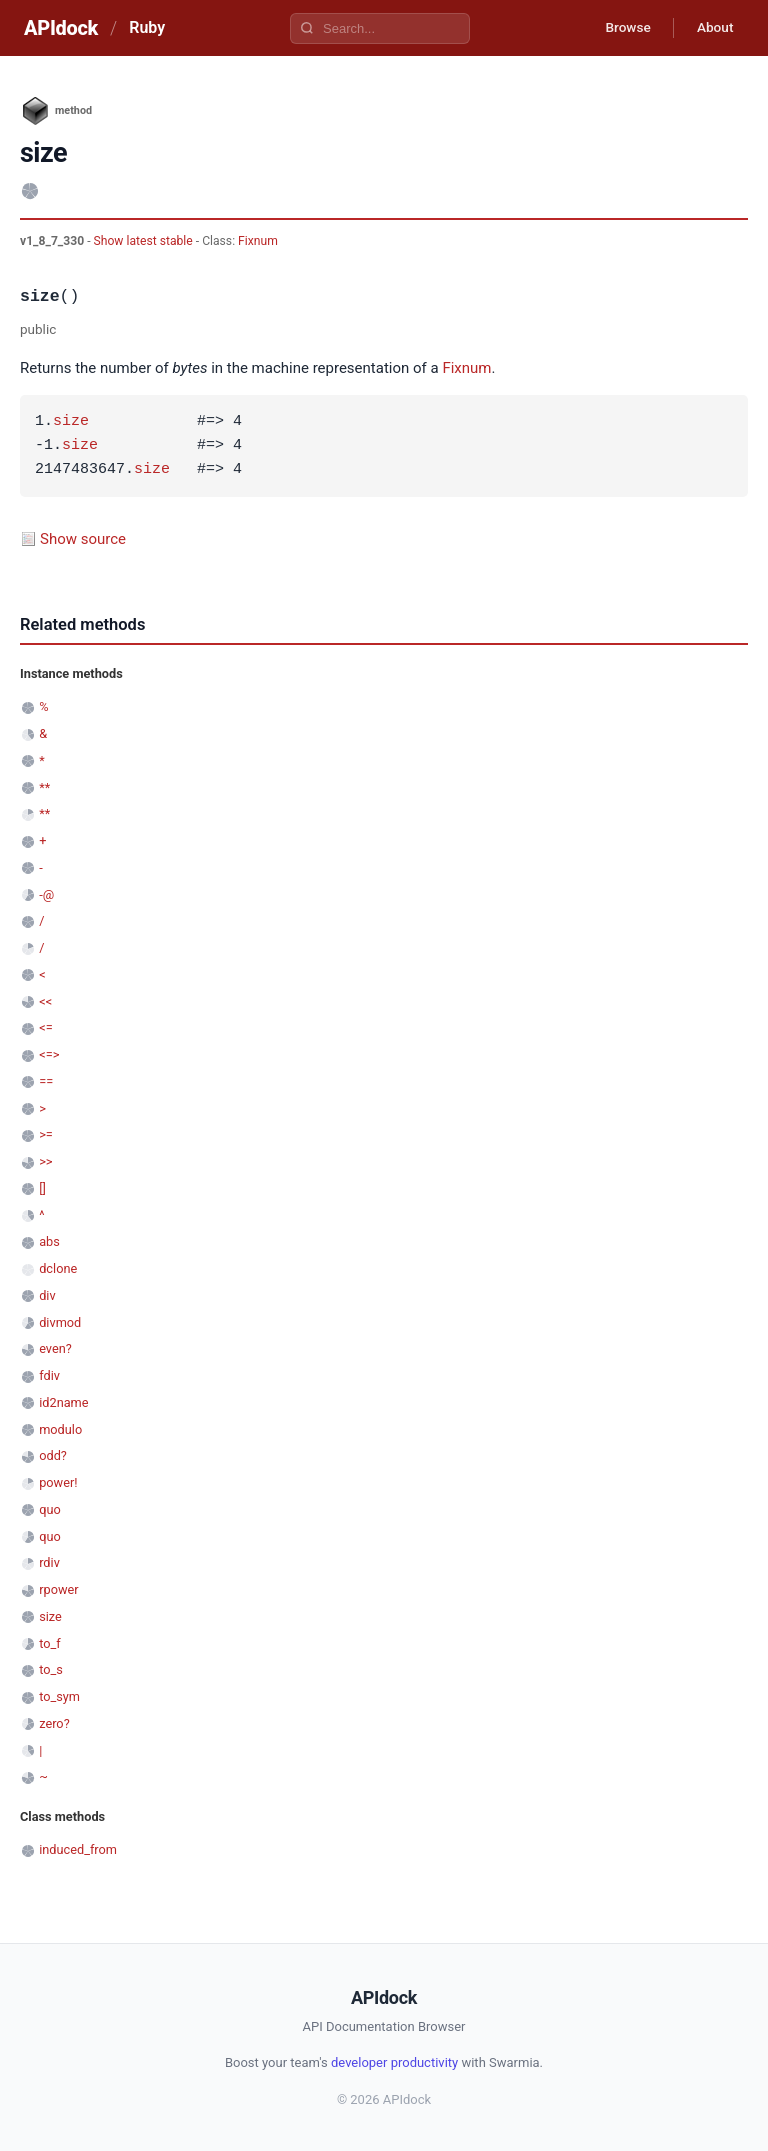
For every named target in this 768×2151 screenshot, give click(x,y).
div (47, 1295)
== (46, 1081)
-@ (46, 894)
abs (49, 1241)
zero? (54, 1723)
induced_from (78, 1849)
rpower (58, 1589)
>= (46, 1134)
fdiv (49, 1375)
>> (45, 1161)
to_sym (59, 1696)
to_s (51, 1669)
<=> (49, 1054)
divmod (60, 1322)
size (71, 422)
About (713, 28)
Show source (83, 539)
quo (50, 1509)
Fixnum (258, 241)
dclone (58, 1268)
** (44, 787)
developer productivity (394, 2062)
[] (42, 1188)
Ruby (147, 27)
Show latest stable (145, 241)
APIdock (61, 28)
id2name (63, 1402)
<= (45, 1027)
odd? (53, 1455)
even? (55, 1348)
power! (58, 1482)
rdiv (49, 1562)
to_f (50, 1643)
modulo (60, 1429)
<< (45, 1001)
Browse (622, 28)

===

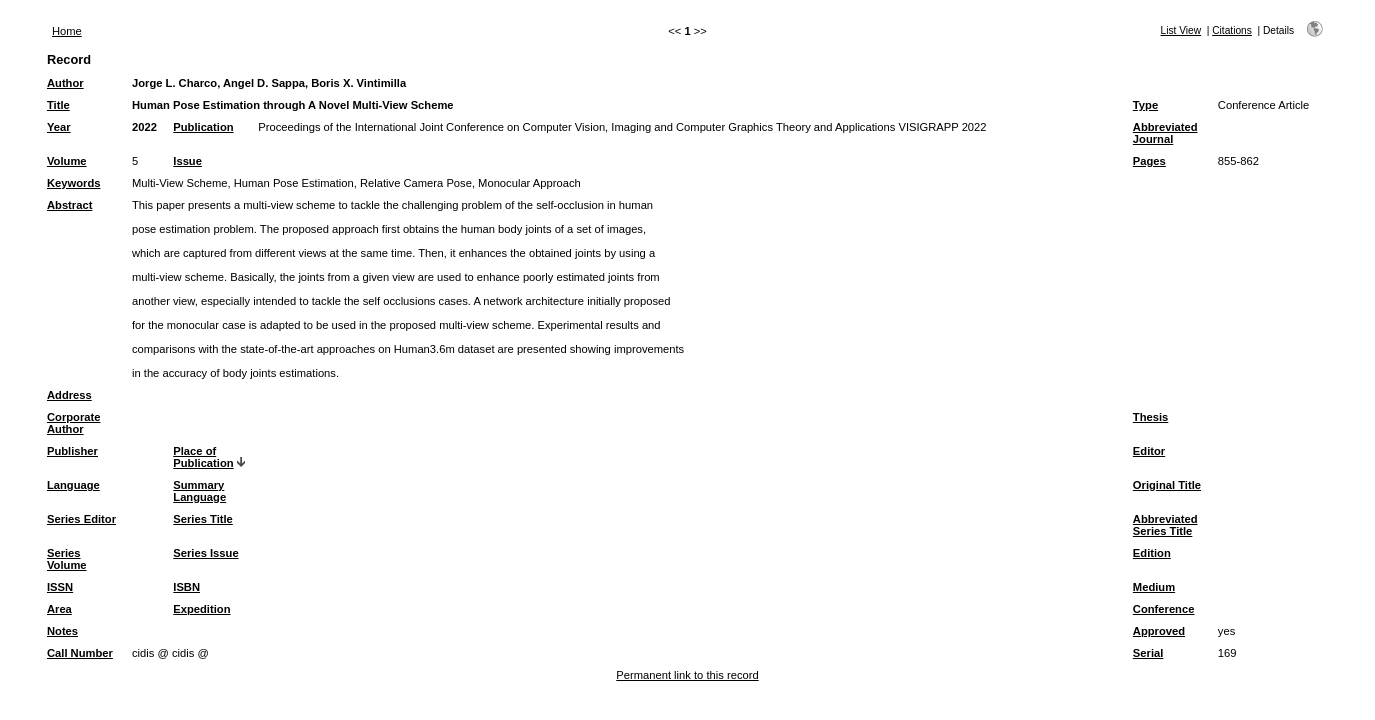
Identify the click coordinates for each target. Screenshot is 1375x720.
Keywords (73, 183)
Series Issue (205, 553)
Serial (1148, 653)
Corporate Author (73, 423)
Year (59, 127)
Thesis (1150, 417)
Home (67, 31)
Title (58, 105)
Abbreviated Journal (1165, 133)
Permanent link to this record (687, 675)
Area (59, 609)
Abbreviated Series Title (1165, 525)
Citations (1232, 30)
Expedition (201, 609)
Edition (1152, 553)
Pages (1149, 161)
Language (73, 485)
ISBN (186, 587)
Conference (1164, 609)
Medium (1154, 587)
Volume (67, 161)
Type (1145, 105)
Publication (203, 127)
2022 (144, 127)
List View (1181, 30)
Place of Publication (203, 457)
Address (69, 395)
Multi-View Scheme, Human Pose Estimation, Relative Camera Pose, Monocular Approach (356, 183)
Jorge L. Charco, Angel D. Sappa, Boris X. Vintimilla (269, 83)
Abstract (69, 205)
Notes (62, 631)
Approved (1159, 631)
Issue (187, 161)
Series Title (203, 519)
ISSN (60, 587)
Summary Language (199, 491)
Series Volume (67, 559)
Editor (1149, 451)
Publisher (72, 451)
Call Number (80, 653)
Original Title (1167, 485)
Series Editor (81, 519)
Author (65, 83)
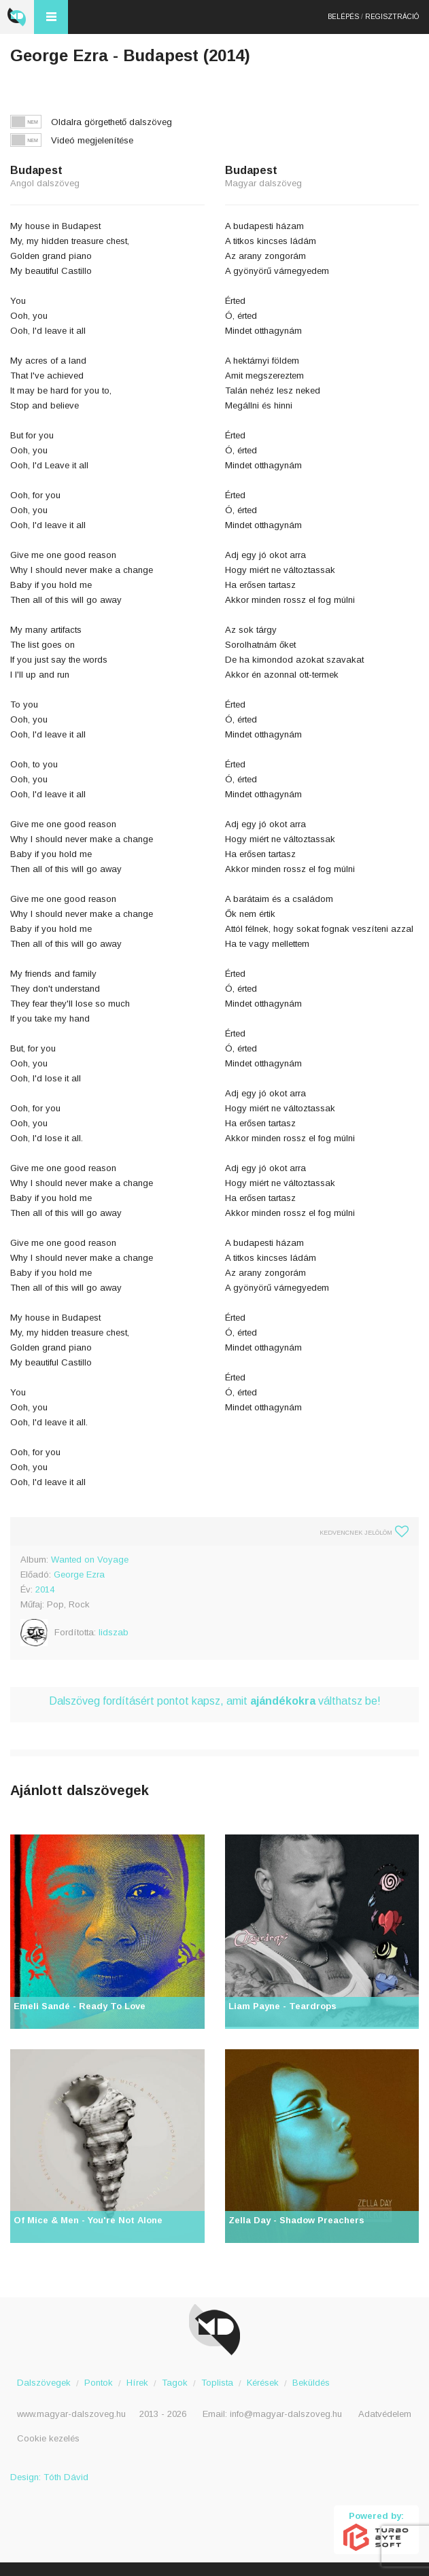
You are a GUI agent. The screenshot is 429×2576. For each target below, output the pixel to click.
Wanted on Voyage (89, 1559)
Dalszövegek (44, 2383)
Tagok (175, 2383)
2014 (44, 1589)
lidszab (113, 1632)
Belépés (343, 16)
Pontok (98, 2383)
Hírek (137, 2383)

===

• [ACTIVITY] If a line in the material holds "this", copy it.

• [EXPECTED OUTPUT]
For every named target in this 768×2151 screenshot, give click(x,y).
Permanent link to this record (687, 675)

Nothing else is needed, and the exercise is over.